Problem to solve.
Only text lines belong in the answer: the lines from the first one in the records through the line with "підставі цього запрошення.", copied exactly.

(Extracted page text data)
----------

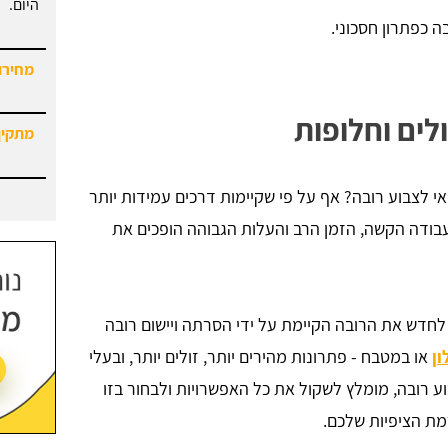
מחירון
ה כפתרון חסכוני.
מתקין
לים וחלופות
י לצבוע רובה? אף על פי שקיימות דרכים עמידות יותר
העבודה הקשה, הזמן הרב והעלות הגבוהה הופכים את
 לחדש את הרובה הקיימת על ידי הסרתה ויישום רובה
ון
או במטבח - פתרונות מהירים יותר, זולים יותר, ובעלי
ע רובה, מומלץ לשקול את כל האפשרויות ולבחור בזו
מת הציפיות שלכם.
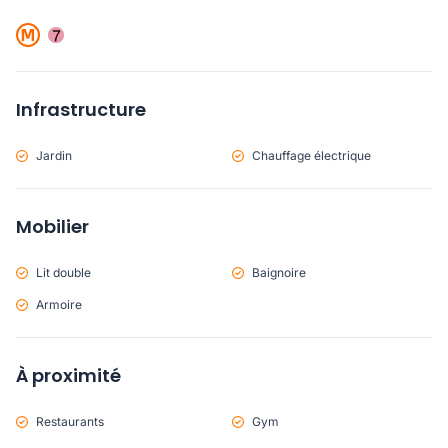
Infrastructure
Jardin
Chauffage électrique
Mobilier
Lit double
Baignoire
Armoire
À proximité
Restaurants
Gym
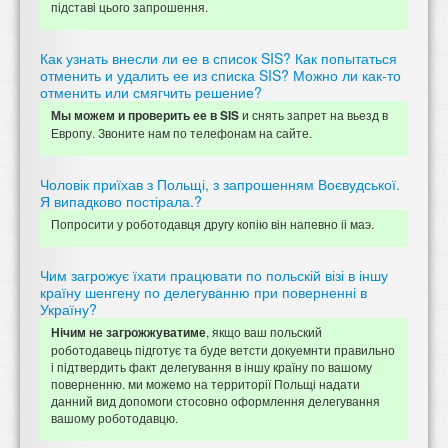
підставі цього запрошення.
Как узнать внесли ли ее в список SIS? Как попытаться
отменить и удалить ее из списка SIS? Можно ли как-то
отменить или смягчить решение?
и снять запрет на вьезд в
Мы можем и проверить ее в SIS
Европу. Звоните нам по телефонам на сайте.
Чоловік приїхав з Польщі, з запрошенням Воєвудської.
Я випадково постірала.?
Попросити у роботодавця другу копію він напевно іі маэ.
Чим загрожує їхати працювати по польскій візі в іншу
країну шенгену по делегуванню при поверненні в
Україну?
, якщо ваш польский
Нічим не загрожжуватиме
роботодавець підготує та буде ветсти докуемнти правильно
і підтвердить факт делегування в іншу країну по вашому
поверненню. ми можемо на территорії Польщі надати
данний вид допомоги стосовно оформлення делегування
вашому роботодавцю.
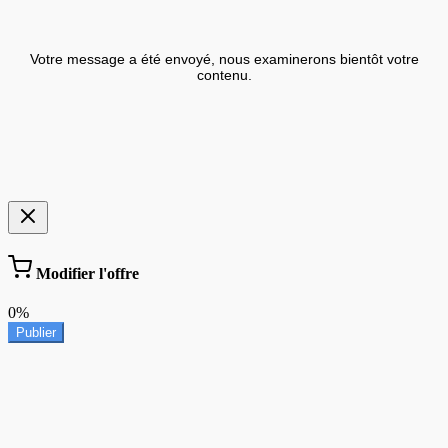
Votre message a été envoyé, nous examinerons bientôt votre
contenu.
Modifier l'offre
0%
Publier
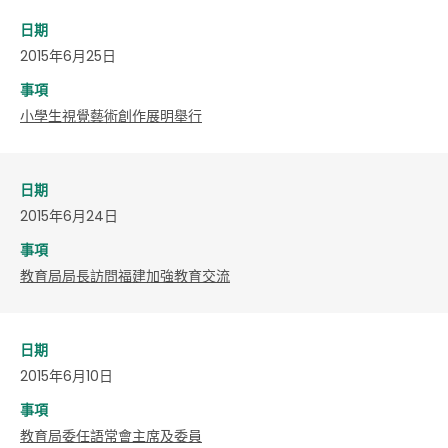
日期
2015年6月25日
事項
小學生視覺藝術創作展明舉行
日期
2015年6月24日
事項
教育局局長訪問福建加強教育交流
日期
2015年6月10日
事項
教育局委任語常會主席及委員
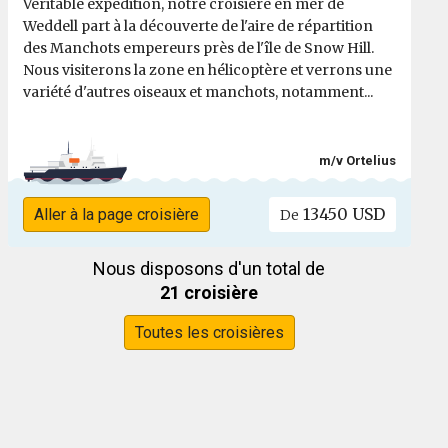
Véritable expédition, notre croisière en mer de
Weddell part à la découverte de l'aire de répartition
des Manchots empereurs près de l'île de Snow Hill.
Nous visiterons la zone en hélicoptère et verrons une
variété d'autres oiseaux et manchots, notamment...
m/v Ortelius
13450 USD
Aller à la page croisière
De
Nous disposons d'un total de
21 croisière
Toutes les croisières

----------

Exercise response.
מחירון
ה כפתרון חסכוני.
מתקין
לים וחלופות
י לצבוע רובה? אף על פי שקיימות דרכים עמידות יותר
העבודה הקשה, הזמן הרב והעלות הגבוהה הופכים את
 לחדש את הרובה הקיימת על ידי הסרתה ויישום רובה
ון
או במטבח - פתרונות מהירים יותר, זולים יותר, ובעלי
ע רובה, מומלץ לשקול את כל האפשרויות ולבחור בזו
מת הציפיות שלכם.
Infrastructure
Jardin
Chauffage électrique
Mobilier
Lit double
Baignoire
Armoire
À proximité
Restaurants
Gym
підставі цього запрошення.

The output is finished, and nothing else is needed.